Uno de mis pies tropezó con una rama y el dolor en el dedo me hizo encorvarme. La lluvia había empezado a amainar algunos truenos volvieron a iluminar el cielo, pero ya estaban muy lejos para escuchar el estruendo que hacían.

Me agaché para sobarme y una sombra me hizo voltear, un destello metálico iluminó mi cara y el golpe me hizo caer sobre mi pecho, el charco bajo mi cara se tiño de un color rojo parduzco, un líquido tibio y pastoso rodó por mi rostro nublándome la vista como pude me incorporé, pero otro certero golpe de machete me dio de lleno en las costillas, me abracé a mi mismo instintivamente como no queriendo dejar salir mis entrañas. Alcé la vista y vi a aquel hombre, Jorge que levantaba su brazo con el cola ‘e gallo manchado de sangre cuando iba a asestarme el golpe definitivo le grité: - ¡Ella no te quiere desgraciao, déjanos en paz!. Su brazo quedó en alto y duró así un buen rato. Sentí como una patada en la boca del estómago me sacaba el aire y mis ojos se cerraron.

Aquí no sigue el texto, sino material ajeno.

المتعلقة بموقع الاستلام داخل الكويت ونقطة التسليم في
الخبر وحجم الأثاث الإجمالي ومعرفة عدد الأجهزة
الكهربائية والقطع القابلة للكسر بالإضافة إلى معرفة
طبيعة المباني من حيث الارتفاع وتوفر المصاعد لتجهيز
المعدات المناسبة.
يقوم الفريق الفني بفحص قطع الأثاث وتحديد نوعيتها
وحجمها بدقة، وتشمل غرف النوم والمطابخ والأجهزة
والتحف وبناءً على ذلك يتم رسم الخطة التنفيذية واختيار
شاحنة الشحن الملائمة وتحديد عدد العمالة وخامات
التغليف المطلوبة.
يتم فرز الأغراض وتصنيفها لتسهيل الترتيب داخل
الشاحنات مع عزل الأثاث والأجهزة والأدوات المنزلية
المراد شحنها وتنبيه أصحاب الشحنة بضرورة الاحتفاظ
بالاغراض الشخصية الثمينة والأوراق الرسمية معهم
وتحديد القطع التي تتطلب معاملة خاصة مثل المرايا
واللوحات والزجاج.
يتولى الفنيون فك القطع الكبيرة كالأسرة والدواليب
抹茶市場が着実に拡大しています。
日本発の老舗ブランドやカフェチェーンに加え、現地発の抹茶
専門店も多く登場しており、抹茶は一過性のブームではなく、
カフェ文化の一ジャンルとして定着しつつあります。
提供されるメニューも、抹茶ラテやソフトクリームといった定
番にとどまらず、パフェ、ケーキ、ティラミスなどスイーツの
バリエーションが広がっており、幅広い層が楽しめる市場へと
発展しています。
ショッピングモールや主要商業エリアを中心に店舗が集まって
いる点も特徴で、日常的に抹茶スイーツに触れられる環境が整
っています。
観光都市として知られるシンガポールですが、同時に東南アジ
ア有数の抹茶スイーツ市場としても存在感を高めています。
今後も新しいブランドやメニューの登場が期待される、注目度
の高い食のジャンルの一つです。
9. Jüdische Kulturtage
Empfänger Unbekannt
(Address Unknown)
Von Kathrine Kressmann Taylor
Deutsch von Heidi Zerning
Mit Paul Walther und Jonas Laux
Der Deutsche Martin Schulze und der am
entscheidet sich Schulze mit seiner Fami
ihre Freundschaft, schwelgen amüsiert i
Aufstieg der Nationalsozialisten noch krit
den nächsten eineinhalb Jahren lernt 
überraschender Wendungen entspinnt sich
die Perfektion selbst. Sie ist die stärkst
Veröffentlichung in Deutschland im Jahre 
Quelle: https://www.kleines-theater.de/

En el hospital de Barinas Felipe, mi mamá y mi hermana rodeaban la cama cuando desperté, los ojos llorosos de mi viejita se iluminaron cuando vio que despertaba. – Lucía, ¿dónde está Lucía?, dije. Felipe bajó la mirada y mi madre se abrazó con mi hermana quien la apretó contra si amparándola en su pecho.

Ahora, viendo la lluvia caer y los truenos sonar pienso en Lucía, no la he vuelto a ver y se que no la veré nunca más, pero se que como el pajarito rojo, seguiré volando aún cuando el aguacero no lo permita, porque así somos las almas libres.